━━━ Available data ━━━

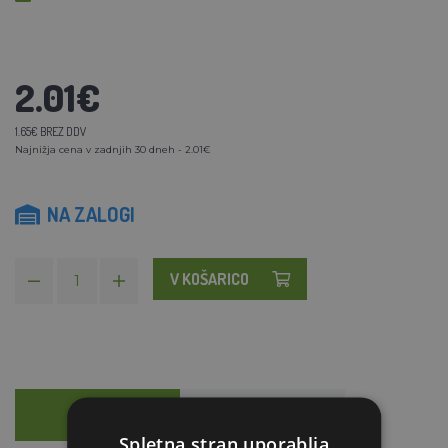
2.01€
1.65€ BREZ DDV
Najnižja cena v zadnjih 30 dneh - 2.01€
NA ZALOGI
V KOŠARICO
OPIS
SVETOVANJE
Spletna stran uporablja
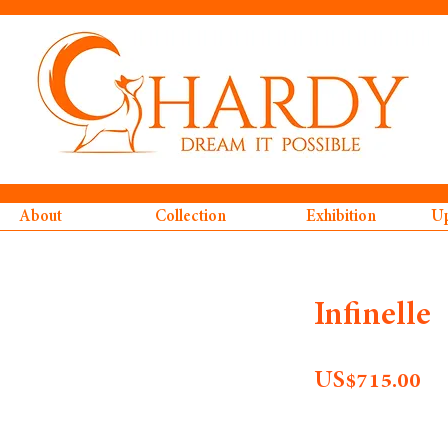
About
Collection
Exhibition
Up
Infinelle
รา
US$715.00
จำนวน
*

━━━

• _Exercise requirements_
Restate the material above word for word, omitting the pictures.

• _Result of the task_
2.01€
1.65€ BREZ DDV
Najnižja cena v zadnjih 30 dneh - 2.01€
NA ZALOGI
V KOŠARICO
OPIS
SVETOVANJE
Spletna stran uporablja
About
Collection
Exhibition
Up
Infinelle
รา
US$715.00
จำนวน
*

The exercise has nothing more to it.